Optimization and parallel computing
I have been optimizing and adding parallel processing to the system. Now it is literately 100x faster than I initially posted. And another few more times faster with parallel computing (although the performance does not scale ideally/linearly with the number of cores)
This is the testing environment that I’m using.
Hardware | Info |
---|---|
Processor | AMD Ryzen 1700X (8 cores, 16 theads) @ 3.4GHz (Tubro OFF, locked at 3.4GHz for testing) |
RAM | DDR4 2400MHz x2 |
Operation System | Arch Linux x64 (kernel 4.20) |
Compiler | GCC 8.2.1 |
Parallel API | OpenMP |
Not boring everyone with details of optimization. I’ll just show the results.
Spatial Pooler
To test the performance of my HTM implementation. I decided to measure how long does TM/SP need to perform a specific task. For the SP, I measure how long it takes to generate and learn a 256 bit representation of the input SDR of different lengths with a potential pool ratio of 0.75.
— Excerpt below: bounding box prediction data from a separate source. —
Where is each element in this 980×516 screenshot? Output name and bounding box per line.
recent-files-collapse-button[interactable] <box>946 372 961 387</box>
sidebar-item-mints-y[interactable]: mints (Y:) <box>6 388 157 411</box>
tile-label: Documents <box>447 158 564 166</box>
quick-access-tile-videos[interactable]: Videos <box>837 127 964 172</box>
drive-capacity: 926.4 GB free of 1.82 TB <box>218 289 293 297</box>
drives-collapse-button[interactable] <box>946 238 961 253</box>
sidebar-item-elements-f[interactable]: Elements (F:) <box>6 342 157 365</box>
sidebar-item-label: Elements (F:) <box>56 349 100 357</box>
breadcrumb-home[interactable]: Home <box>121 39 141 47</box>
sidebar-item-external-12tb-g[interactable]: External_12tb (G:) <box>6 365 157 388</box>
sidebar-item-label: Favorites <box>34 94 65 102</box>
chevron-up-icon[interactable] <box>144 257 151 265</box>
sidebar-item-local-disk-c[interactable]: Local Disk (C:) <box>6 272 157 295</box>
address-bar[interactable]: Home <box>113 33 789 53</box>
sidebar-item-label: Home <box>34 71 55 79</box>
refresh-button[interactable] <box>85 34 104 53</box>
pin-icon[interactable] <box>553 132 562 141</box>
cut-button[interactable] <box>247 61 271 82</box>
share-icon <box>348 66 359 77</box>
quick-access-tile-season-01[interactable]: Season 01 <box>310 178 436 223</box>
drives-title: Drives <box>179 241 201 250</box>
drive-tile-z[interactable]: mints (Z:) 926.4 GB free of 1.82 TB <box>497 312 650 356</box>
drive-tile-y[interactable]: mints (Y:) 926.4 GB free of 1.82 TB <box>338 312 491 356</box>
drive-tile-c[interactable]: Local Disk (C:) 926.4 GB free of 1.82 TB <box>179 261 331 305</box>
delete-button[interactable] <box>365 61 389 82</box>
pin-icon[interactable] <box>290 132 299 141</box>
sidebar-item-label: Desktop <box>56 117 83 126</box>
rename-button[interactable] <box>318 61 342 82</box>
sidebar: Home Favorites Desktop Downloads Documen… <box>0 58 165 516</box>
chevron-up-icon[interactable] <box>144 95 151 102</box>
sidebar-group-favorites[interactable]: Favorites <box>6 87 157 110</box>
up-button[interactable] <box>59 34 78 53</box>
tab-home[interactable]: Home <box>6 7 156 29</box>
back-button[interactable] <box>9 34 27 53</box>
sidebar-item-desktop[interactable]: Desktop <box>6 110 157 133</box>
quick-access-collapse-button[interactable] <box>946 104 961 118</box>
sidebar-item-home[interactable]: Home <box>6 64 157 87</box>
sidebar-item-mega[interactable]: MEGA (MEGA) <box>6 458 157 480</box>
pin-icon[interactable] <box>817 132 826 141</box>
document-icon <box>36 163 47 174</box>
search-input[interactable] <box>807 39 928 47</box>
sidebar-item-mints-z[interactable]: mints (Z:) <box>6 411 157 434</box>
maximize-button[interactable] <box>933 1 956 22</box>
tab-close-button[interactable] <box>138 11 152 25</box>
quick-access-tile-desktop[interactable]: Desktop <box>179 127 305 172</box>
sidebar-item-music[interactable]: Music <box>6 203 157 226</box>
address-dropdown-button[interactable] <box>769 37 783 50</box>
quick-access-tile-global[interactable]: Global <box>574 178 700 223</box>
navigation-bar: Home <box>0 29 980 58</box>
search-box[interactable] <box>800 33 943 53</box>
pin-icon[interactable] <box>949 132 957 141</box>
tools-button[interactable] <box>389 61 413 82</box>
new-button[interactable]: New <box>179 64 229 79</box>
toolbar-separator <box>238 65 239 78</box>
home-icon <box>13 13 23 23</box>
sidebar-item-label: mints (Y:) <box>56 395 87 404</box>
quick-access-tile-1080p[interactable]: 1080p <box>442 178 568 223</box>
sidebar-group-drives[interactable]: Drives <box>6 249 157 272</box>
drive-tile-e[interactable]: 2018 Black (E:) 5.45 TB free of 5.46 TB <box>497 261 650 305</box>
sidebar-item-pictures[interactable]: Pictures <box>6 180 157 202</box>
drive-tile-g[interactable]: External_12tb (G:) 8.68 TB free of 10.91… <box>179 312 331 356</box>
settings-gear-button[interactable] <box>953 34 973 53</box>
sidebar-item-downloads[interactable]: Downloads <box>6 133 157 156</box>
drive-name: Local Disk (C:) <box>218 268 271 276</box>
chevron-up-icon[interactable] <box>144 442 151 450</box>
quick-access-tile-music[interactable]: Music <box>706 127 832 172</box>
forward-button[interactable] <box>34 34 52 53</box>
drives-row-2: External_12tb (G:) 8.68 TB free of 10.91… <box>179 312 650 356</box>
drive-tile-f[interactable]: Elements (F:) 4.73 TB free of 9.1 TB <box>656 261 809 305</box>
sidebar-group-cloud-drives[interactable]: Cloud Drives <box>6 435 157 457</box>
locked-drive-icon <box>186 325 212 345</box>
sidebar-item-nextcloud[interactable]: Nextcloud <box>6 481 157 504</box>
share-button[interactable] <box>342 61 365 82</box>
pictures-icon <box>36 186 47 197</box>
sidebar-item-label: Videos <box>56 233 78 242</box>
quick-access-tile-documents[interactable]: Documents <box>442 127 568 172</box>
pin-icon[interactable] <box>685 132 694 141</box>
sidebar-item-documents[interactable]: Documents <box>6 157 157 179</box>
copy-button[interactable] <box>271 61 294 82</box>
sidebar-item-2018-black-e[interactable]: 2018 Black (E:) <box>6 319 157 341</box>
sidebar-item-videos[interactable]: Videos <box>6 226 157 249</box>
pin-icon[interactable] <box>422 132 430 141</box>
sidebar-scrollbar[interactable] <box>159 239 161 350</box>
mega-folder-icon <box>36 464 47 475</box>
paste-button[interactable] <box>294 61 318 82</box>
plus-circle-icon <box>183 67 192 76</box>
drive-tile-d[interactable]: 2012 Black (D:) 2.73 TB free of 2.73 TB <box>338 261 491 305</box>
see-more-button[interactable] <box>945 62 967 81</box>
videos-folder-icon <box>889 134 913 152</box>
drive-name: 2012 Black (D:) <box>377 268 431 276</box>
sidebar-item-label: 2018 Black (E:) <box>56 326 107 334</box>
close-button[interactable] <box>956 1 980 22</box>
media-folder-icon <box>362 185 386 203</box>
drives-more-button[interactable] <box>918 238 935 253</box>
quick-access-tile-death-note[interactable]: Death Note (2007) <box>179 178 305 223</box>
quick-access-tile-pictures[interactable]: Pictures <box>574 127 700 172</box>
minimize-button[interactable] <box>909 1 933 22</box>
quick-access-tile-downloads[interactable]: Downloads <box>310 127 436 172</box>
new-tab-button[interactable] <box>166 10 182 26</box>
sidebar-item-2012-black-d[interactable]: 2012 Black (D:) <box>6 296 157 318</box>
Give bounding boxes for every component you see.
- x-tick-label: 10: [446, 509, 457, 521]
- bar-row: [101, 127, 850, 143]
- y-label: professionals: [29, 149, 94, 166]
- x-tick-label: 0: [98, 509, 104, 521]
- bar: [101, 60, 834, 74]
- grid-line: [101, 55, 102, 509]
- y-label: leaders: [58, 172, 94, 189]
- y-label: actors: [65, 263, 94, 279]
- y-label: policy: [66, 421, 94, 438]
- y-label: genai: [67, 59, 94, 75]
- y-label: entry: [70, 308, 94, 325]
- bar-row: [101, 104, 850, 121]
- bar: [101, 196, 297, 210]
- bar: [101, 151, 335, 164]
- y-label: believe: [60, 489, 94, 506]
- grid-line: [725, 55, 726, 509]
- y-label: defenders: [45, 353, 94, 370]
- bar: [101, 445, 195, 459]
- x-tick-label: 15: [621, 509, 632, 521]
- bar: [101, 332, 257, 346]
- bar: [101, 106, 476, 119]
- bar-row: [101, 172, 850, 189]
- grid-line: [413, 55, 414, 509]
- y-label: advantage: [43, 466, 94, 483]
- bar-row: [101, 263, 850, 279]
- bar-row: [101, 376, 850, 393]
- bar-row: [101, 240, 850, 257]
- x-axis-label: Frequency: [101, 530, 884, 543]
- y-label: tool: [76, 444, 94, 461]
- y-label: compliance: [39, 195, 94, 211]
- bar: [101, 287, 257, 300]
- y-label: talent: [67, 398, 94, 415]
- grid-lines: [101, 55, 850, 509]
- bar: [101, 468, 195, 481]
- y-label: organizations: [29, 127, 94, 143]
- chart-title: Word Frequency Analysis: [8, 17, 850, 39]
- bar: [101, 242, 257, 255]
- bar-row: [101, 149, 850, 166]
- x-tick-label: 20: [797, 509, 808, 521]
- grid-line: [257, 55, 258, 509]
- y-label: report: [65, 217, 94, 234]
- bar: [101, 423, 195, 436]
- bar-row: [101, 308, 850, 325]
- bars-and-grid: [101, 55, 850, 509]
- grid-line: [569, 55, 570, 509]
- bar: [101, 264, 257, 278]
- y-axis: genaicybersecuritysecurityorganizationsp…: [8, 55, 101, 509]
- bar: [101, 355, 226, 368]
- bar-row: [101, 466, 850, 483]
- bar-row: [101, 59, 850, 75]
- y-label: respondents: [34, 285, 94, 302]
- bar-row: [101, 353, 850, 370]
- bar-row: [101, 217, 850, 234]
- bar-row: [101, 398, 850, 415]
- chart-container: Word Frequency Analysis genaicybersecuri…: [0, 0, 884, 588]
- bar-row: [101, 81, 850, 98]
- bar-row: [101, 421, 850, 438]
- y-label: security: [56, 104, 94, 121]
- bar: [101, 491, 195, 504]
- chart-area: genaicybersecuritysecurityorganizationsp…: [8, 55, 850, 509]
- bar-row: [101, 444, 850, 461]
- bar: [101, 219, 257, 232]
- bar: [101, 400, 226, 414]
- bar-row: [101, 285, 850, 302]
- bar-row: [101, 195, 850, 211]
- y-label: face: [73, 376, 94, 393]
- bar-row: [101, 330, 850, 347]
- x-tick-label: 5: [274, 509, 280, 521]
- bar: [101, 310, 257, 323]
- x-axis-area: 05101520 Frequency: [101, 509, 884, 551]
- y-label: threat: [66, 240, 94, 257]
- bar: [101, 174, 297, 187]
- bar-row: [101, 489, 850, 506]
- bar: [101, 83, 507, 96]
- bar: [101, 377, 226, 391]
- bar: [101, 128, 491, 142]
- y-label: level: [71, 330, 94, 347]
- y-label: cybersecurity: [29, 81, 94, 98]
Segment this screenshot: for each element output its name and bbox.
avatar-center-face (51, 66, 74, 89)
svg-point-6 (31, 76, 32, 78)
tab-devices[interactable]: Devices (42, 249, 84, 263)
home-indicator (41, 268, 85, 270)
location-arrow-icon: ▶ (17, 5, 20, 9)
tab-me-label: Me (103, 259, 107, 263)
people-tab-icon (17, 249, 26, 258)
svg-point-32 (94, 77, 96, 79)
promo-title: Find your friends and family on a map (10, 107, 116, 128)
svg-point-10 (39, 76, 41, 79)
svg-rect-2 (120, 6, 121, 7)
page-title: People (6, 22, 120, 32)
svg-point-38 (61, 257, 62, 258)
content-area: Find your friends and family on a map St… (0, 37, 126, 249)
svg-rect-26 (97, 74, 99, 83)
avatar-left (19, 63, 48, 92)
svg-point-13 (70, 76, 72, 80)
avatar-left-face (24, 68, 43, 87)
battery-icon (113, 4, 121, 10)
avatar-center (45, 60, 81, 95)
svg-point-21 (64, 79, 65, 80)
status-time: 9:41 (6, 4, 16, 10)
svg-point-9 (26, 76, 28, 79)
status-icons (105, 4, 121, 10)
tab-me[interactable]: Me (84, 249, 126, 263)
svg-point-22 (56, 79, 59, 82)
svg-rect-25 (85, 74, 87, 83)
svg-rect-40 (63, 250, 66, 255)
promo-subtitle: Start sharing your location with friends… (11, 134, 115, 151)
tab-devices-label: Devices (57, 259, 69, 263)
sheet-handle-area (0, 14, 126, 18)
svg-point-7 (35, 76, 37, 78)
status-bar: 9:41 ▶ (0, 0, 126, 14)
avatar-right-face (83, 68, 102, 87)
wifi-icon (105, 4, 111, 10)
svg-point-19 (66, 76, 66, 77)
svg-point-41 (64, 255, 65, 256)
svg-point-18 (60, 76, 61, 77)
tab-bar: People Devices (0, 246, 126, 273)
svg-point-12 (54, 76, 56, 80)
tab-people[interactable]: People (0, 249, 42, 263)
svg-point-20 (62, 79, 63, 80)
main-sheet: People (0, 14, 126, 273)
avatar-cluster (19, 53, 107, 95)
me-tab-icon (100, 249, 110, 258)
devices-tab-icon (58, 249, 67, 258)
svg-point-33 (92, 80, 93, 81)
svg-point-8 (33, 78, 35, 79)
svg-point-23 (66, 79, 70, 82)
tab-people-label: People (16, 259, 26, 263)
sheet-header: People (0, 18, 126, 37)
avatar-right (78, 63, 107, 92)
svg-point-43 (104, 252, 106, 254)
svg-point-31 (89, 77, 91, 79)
The Spatial Pooler seems don’t scale well with the number of cores are there to solve the problem. There are only generally a 2.4x speedup for 1 core vs 4 cores. While Interestingly Hyper Thread / SMT threads seems not be doing and help. Using both 8 or 16 threads yields basically the same performance on my system (As I have 8 physical cores). This might indicate that some resource shared by the two cores has been used-up totally. I also found this behavior is also present on Intel processors.
I have also tested the performance of tiny-htm vs NuPIC.cpp… I’m ~10x slower in single thread inference speed. I totally don’t know why. Seems that NuPIC.cpp is unreasonably fast. Maybe I have set something wrong for NuPIC somewhere.
Temporal Memory
I did the same measurement for Temporal Memory. I measure how long a TM needs to infer and learn a random sequence of SDRs of different size. Sadly, I’m a few orders of magnitude slower than NuPIC.cpp in this case. I truly don’t know why.However, this time the HT/SMT threads does seem to help though. Running with 16 threads are noticeably (tho not much) faster than with 8 threads.
A 4x acceleration using 8 threads is good enough for me.
tiny-htm is very under-performing compared to NuPIC.cpp. But I hope this can serve as an reference to how HTM algorithm may behave under many threads.